What you need to do: Somewhere below is a line with "können Sie die Aufnahme" and, later, a line with "Managementqualität). Den"; repeat those two lines and all the lines between them, exactly as they are.

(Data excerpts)
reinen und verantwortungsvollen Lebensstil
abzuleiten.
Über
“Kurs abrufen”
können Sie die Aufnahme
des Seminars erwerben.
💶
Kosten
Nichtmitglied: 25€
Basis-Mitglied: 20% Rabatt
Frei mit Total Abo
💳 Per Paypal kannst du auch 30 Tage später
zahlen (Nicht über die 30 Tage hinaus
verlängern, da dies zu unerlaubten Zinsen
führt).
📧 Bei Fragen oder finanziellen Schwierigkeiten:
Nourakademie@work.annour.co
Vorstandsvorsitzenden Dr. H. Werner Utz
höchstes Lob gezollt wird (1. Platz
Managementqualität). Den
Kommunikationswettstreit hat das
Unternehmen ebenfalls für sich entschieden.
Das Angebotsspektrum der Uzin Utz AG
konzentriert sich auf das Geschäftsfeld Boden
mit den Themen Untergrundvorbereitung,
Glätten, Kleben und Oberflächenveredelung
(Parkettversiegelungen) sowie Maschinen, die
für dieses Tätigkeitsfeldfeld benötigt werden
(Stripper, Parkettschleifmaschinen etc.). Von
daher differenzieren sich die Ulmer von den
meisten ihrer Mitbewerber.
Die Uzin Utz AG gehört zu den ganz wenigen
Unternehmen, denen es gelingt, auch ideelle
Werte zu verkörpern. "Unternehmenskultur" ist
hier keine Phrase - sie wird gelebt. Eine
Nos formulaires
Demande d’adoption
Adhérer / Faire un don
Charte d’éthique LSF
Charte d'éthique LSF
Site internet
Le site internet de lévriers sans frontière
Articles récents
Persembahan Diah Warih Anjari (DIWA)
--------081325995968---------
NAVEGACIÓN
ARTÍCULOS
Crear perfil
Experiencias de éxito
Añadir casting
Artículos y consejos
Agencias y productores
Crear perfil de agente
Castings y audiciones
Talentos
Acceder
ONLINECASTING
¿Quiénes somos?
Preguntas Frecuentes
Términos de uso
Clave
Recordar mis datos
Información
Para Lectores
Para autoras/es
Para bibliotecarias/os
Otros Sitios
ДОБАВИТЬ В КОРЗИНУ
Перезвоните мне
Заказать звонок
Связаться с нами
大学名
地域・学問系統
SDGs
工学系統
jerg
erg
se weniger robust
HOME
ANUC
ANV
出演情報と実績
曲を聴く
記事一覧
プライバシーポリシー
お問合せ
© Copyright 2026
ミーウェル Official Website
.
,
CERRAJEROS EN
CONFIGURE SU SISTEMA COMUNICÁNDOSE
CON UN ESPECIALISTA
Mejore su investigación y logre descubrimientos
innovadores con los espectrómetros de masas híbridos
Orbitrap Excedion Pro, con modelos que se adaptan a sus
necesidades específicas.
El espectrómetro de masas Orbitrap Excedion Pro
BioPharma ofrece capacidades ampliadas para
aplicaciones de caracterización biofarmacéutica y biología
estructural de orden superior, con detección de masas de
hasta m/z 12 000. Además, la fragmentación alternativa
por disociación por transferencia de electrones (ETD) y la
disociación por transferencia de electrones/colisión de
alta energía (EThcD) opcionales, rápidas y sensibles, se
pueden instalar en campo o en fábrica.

Response:
können Sie die Aufnahme
des Seminars erwerben.
💶
Kosten
Nichtmitglied: 25€
Basis-Mitglied: 20% Rabatt
Frei mit Total Abo
💳 Per Paypal kannst du auch 30 Tage später
zahlen (Nicht über die 30 Tage hinaus
verlängern, da dies zu unerlaubten Zinsen
führt).
📧 Bei Fragen oder finanziellen Schwierigkeiten:
Nourakademie@work.annour.co
Vorstandsvorsitzenden Dr. H. Werner Utz
höchstes Lob gezollt wird (1. Platz
Managementqualität). Den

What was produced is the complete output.